“The good and bad symbolism portrayed is too myopic,” ZHALAY SARHADI

  • 25 Jul - 31 Jul, 2020
  • Eman Saleem
  • Interview

A striver – go-getter – takes the shape of Zhalay Sarhadi in the film and drama industry. Saying yes to opportunities and recognising the responsibilities they bring is an un-teachable art, but learnable. And Zhalay is unafraid in sharing everything she has learnt. We get in touch with the ‘Chalay Thay Saath’ actress, for a scoop of her life behind the screen and here she is giving us a peek. Read on…

Ice breaker! Did you give into the internet hype and make Dalgona coffee during the lockdown?

I did not but my husband and my daughter did. So, it did happen in my household.

What makes you ‘you’?

I have boundless energy and a tremendous zest for my work. I am loyal, friendly, professional and extremely loving. At least that is what I honestly believe myself to be.

What was a career highlight for you?

Every project I do gives me joy and they all have been great for me as a performer. I think my second film Jalaibee was an experience I will always cherish. I danced, romanced and had an action sequence! It gave me a lot to explore as an actor. Then came Chalay Thay Saath and it brought me my first Lux nomination. I did not win but I got recognised and that humbled me.

A set experience you cannot forget?

I think being part of a drama where you are also the voice behind the sound track will forever be one of the best experiences. Aik Aur Sitam produced by Erum Binte Shahid and Zeeshan Khan was a great serial alongside Maria Wasti, Aly Khan, Beenish Chauhan and Fawad Jalal. I am immensely grateful for the vote of confidence for singing and acting in the project.

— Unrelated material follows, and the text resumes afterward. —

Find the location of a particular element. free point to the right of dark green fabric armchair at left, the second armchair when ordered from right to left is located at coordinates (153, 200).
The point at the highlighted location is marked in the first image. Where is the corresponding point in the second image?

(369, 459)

Being an actor usually comes with passion and love for craft. But how do you feel about the added factors that have seeped into life as an actor? Being a constant voice on issues ranging from politics to social causes and to always engage with fans?

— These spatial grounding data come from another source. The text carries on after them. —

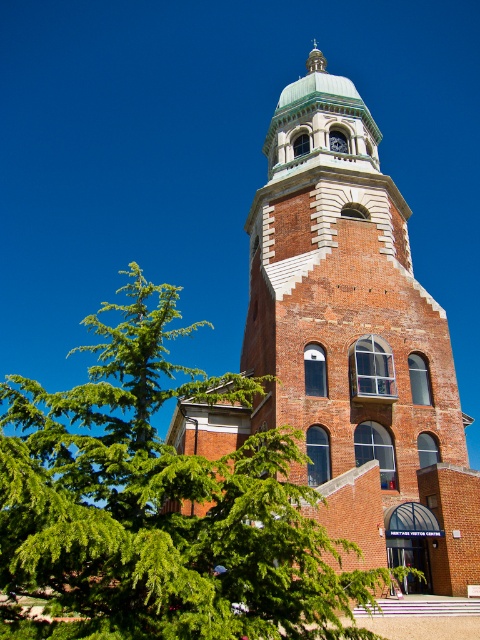 Find the location of a particular element. green leafy tree at lower left is located at coordinates (158, 506).

Looking at this image, is green leafy tree at lower left closer to the viewer compared to brick tower at center?

Yes, green leafy tree at lower left is closer to the viewer.

Where is `green leafy tree at lower left`? Image resolution: width=480 pixels, height=640 pixels. green leafy tree at lower left is located at coordinates (158, 506). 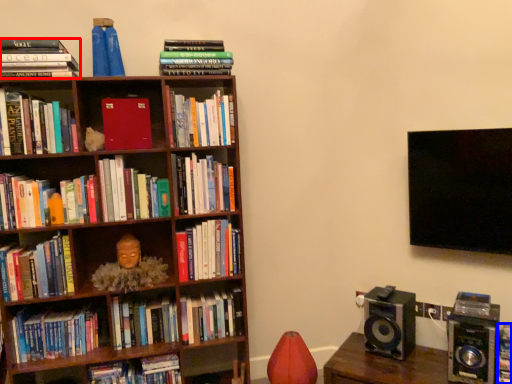 Question: Which of the following is the farthest to the observer, book (highlighted by a red box) or book (highlighted by a blue box)?

Choices:
 (A) book
 (B) book

Answer: (A) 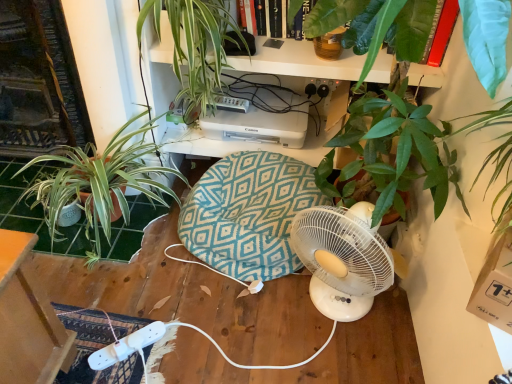 Find the location of a particular element. This screenshot has width=512, height=384. vacant space in front of teal fabric swivel chair at center is located at coordinates (232, 334). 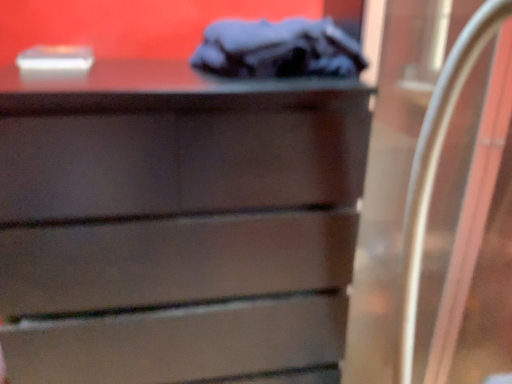 Question: From a real-world perspective, is clear glass door at right positioned under dark gray fabric at upper center based on gravity?

Choices:
 (A) yes
 (B) no

Answer: (A)

Question: Does clear glass door at right appear on the left side of dark gray fabric at upper center?

Choices:
 (A) yes
 (B) no

Answer: (B)

Question: Is clear glass door at right outside dark gray fabric at upper center?

Choices:
 (A) no
 (B) yes

Answer: (B)

Question: Is clear glass door at right wider than dark gray fabric at upper center?

Choices:
 (A) yes
 (B) no

Answer: (A)

Question: Considering the relative sizes of clear glass door at right and dark gray fabric at upper center in the image provided, is clear glass door at right taller than dark gray fabric at upper center?

Choices:
 (A) yes
 (B) no

Answer: (A)

Question: From the image's perspective, would you say clear glass door at right is shown under dark gray fabric at upper center?

Choices:
 (A) no
 (B) yes

Answer: (B)

Question: Considering the relative positions of dark gray fabric at upper center and matte brown chest of drawers at center in the image provided, is dark gray fabric at upper center to the right of matte brown chest of drawers at center from the viewer's perspective?

Choices:
 (A) no
 (B) yes

Answer: (B)

Question: Is the depth of dark gray fabric at upper center less than that of matte brown chest of drawers at center?

Choices:
 (A) no
 (B) yes

Answer: (A)

Question: Is dark gray fabric at upper center aimed at matte brown chest of drawers at center?

Choices:
 (A) no
 (B) yes

Answer: (A)

Question: From a real-world perspective, is dark gray fabric at upper center positioned under matte brown chest of drawers at center based on gravity?

Choices:
 (A) yes
 (B) no

Answer: (B)

Question: From the image's perspective, would you say dark gray fabric at upper center is shown under matte brown chest of drawers at center?

Choices:
 (A) no
 (B) yes

Answer: (A)

Question: Is dark gray fabric at upper center turned away from matte brown chest of drawers at center?

Choices:
 (A) no
 (B) yes

Answer: (A)

Question: Is matte brown chest of drawers at center next to clear glass door at right and touching it?

Choices:
 (A) no
 (B) yes

Answer: (A) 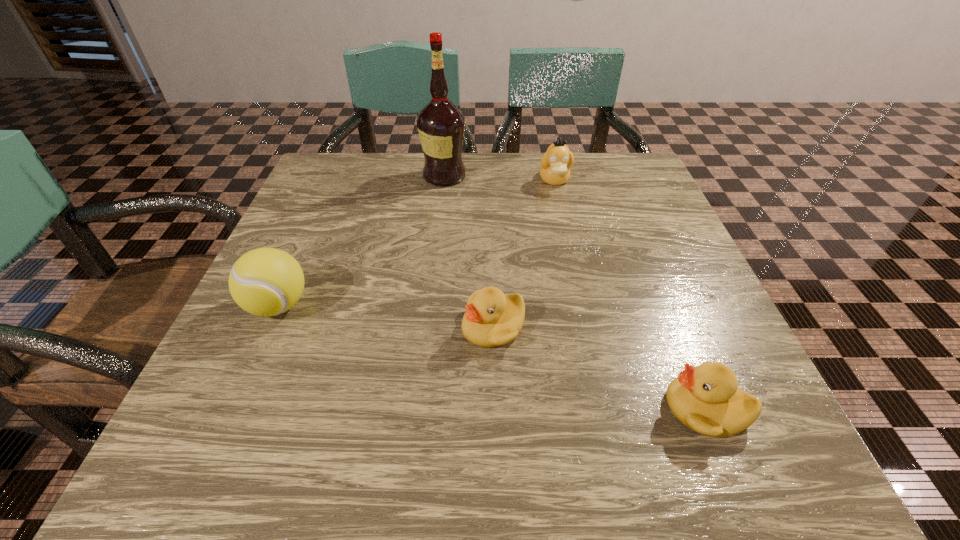 Locate an element on the screen. This screenshot has width=960, height=540. object that is the fourth closest to the rightmost duckling is located at coordinates (440, 124).

At what (x,y) coordinates should I click in order to perform the action: click on duckling that is the second nearest to the alcohol. Please return your answer as a coordinate pair (x, y). Looking at the image, I should click on (492, 319).

Select which duckling is the closest to the nearest duckling. Please provide its 2D coordinates. Your answer should be formatted as a tuple, i.e. [(x, y)], where the tuple contains the x and y coordinates of a point satisfying the conditions above.

[(492, 319)]

Identify the location of vacant space that satisfies the following two spatial constraints: 1. on the face of the tallest duckling; 2. on the beak of the second farthest duckling. (588, 327).

Find the location of a particular element. The image size is (960, 540). vacant region that satisfies the following two spatial constraints: 1. on the face of the fourth object from left to right; 2. on the beak of the second nearest duckling is located at coordinates (588, 327).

I have been part of this field for almost two decades. It is not just a profession anymore it is a part of me. I have come to understand that people look up to me as a familiar person and do follow what I have to say. I feel it is mandatory to use your voice to do good wherever and however you can. Standing up for issues is not an option, it is a must. If I could change one person to be charitable or accepting of others, I will be successful. It gives me great pleasure to interact with people and hear their views. It broadens my horizon as an artist and a human being.

Have you learnt anything from a character you played?

Every character is someone’s story. I have learnt to be more empathetic towards other’s feelings and the choices they make. It enabled me to shed a few biases over the years and for that, I am grateful.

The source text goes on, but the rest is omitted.